Striving for ‘Out of the Box’ Fashion
15 February 2021
Author: Jasmine Waters
We can’t hide from the fact that many retail industries are in dire straits. From inequality issues to unsustainable practices, the pandemic has forced us to confront the urgent need for change across the board. As far as fashion is concerned, select brans have organisations have moved to reframe their priorities for what the market now needs. With many asking what a freshly built fashion industry would look like, how can brands restructure what there already is?
How are opinions of fashions changing?
One of the first changes in thought was the introduction of the Earth Logic Fashion Action Research Plan in 2018, creating a call to action for an ‘earth-first approach’ – with the idea of any activity failing to happen without a healthy planet at its core. The idea is for the industry to shift from focussing on profitability to making decisions based on environmental and sustainable effect. Looking to re-craft the existing industry using tools such as co-creation, diverse ways of knowing and care of world, the Union of Concerned Researchers in Fashion argues a plea to transform our relationship with fashion by taking a different way of looking at things. Prioritising aspects such as localisation, governance and language, we now have no choice but to face the biases that have been ignored by the culture that already exists. As both consumers and industry professionals, we’re urged to sit with the trouble, looking to practical advice and broader questions to develop a strategy that centre local advantages at its heart.
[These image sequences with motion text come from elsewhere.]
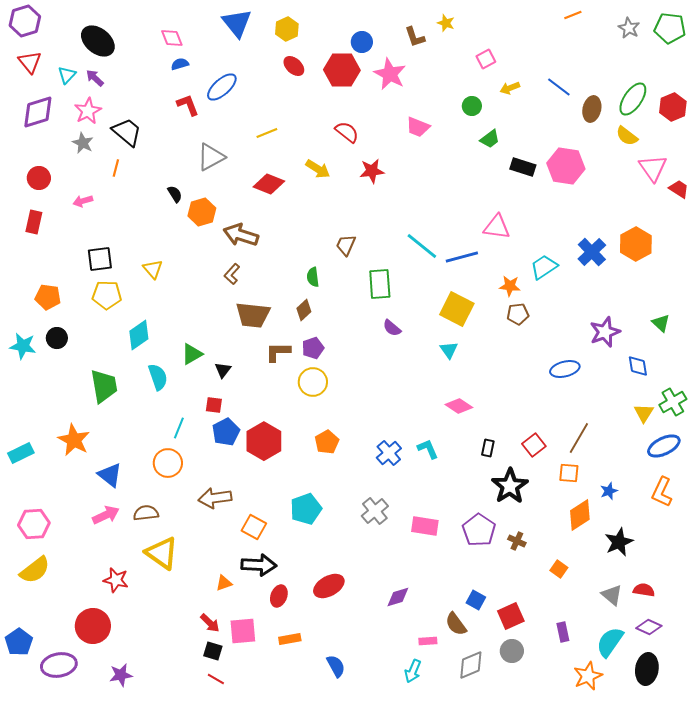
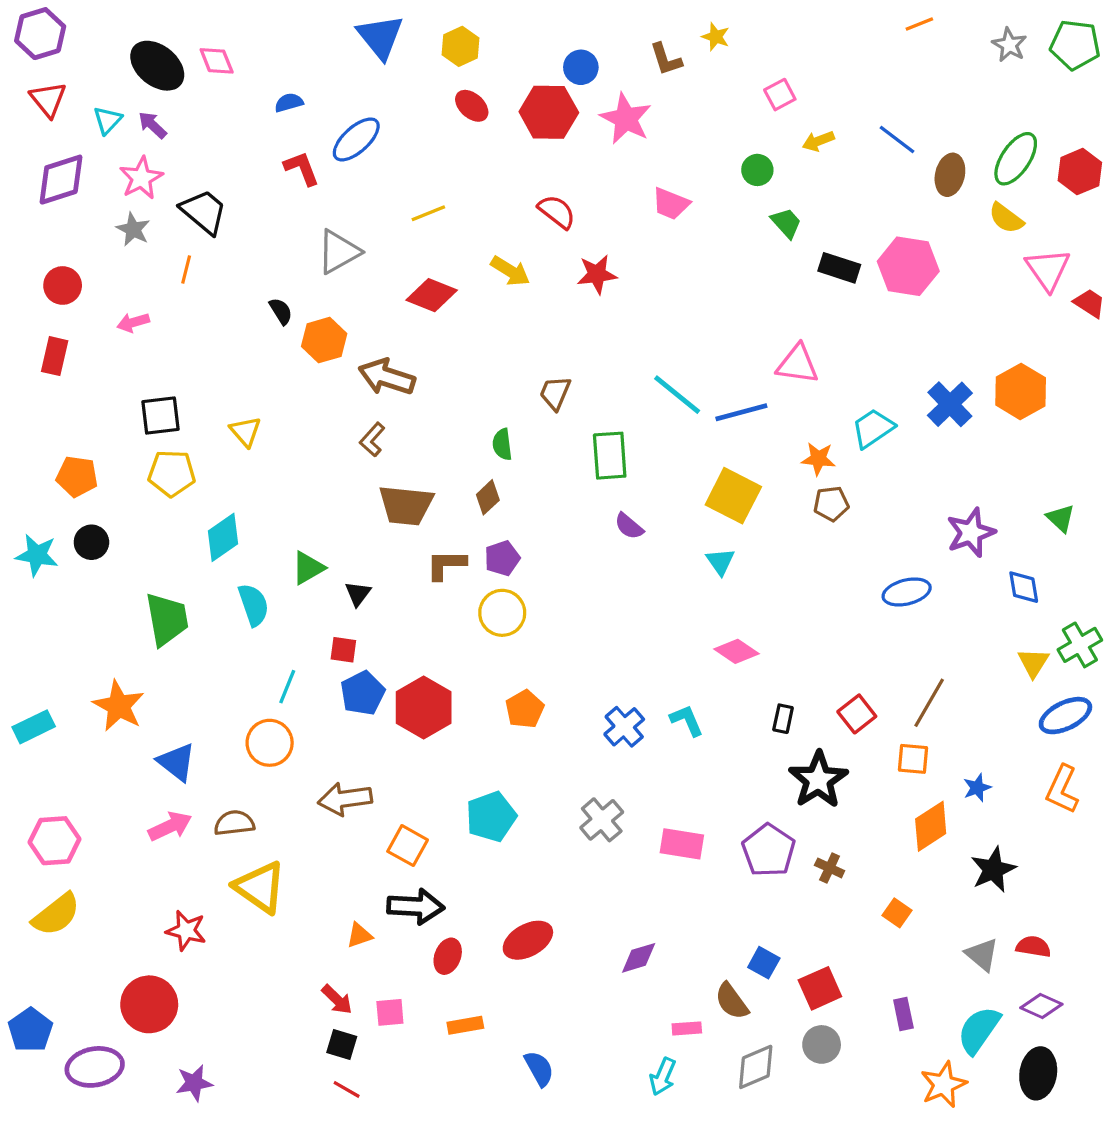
pink diamond: (172, 38) -> (217, 61), moved
green trapezoid: (490, 139) -> (786, 223), turned -95
pink square: (243, 631) -> (390, 1012), size x0.7

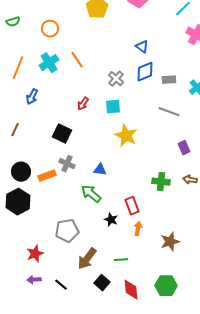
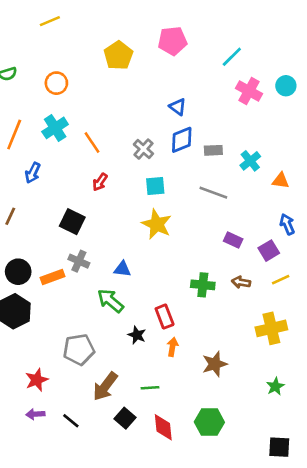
orange line: (77, 60) -> (92, 142), moved
cyan square: (113, 107) -> (155, 186), moved
purple rectangle: (184, 148) -> (233, 240), turned -40

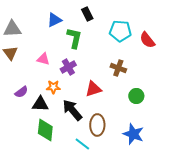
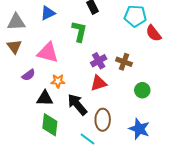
blue triangle: (54, 20) -> (48, 13), moved
cyan pentagon: (120, 31) -> (135, 16), moved
pink triangle: (43, 59) -> (48, 53), size x1.6
purple cross: (68, 67) -> (99, 61), moved
purple semicircle: (21, 92) -> (28, 75), moved

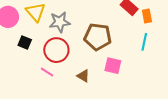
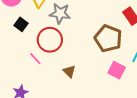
brown pentagon: (98, 37) -> (108, 38), moved
pink square: (113, 66) -> (117, 70), moved

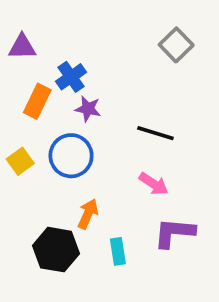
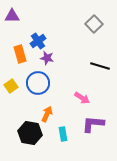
purple triangle: (22, 47) -> (12, 16), moved
orange rectangle: (37, 101) -> (20, 54), turned -42
black line: (155, 133) -> (100, 66), moved

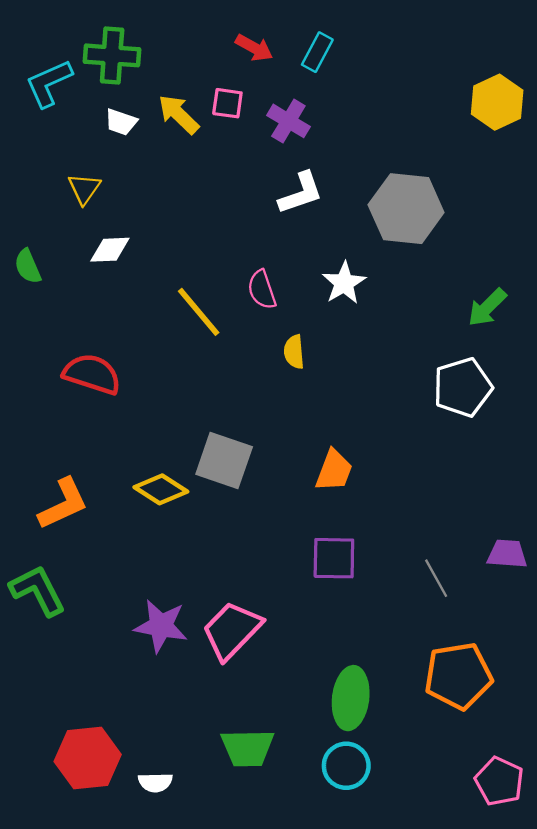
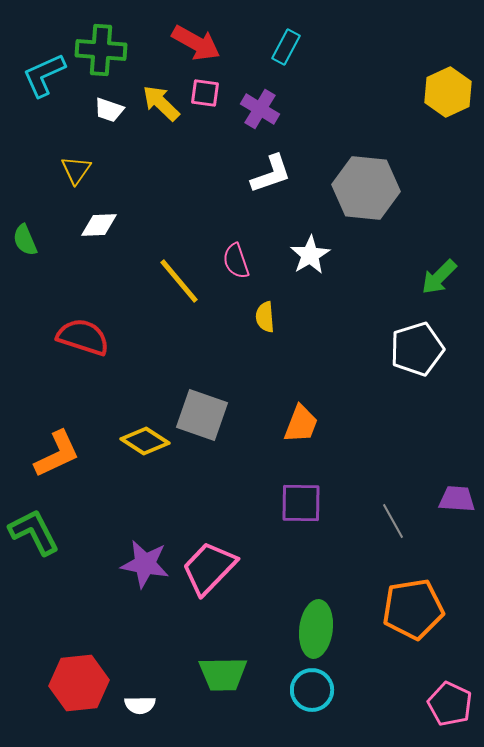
red arrow: (254, 48) -> (196, 43), moved, size x1.4

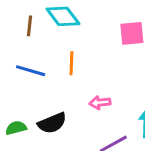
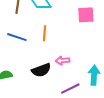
black semicircle: (52, 123) -> (41, 70), moved

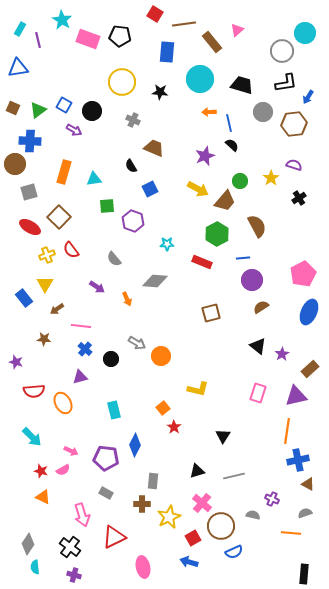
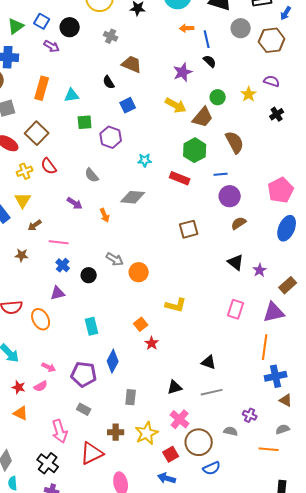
black triangle: (223, 436) -> (209, 362), moved, turned -42
brown cross: (142, 504) -> (116, 432), moved

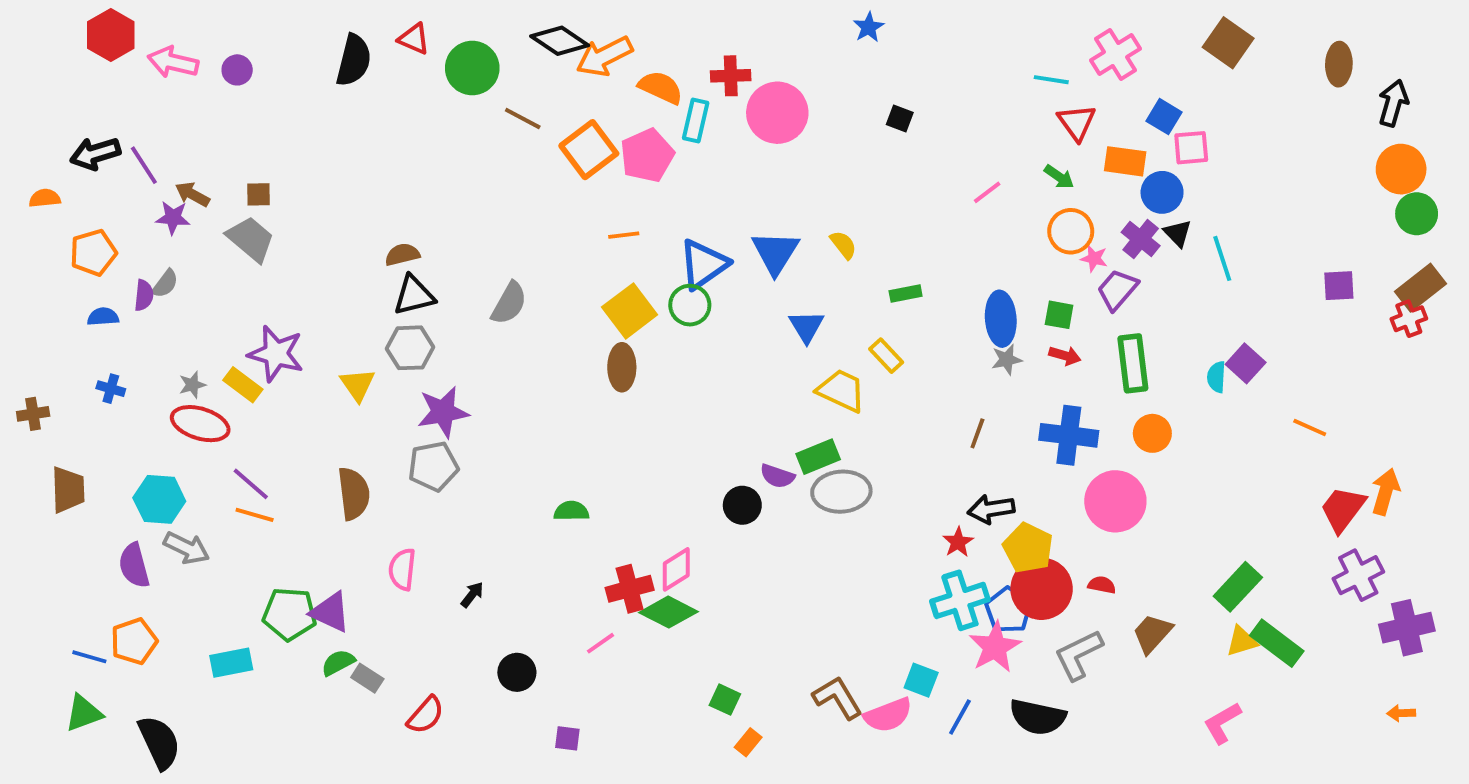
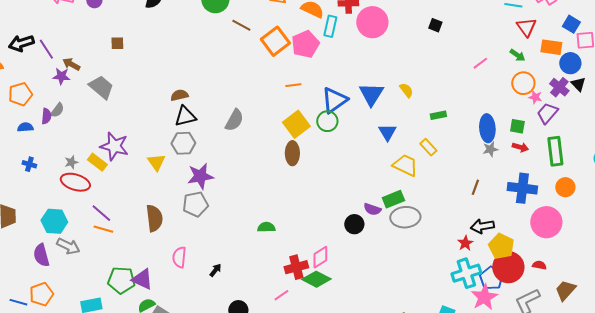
brown square: (258, 194) -> (117, 43), moved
Does this go beyond sustainable issues?
Experts agree that brands can no longer stick their head in the sand when it comes to addressing inequality, but this definition extends further than we might think. From finding more value in a purchased product or assessing the mental health of employees all fit within this scope, showcasing wellbeing over productivity. Individuals will also look to brands to be bringing in outside voices and remaining transparent with their values and processes, appreciating extended efforts such as offering mentorship programmes to advise financial and practical support. On a more human level, fashion is considered to be a hub of oppressive systems, but this also makes it the best place for change to be introduced. That same sentiment applies for an individual or the bigger picture, with many asking fashion to come to a conclusion of everything being valued, while nothing is wasted. To loosen its current grip, the industry looks to be monitored by the many, not the few. With a new purpose to focus localised efforts, total utilisation of resources and a natural cycle of evolution, a different pace of every industry aspect could be the thinking that moves fashion forward to the greater good.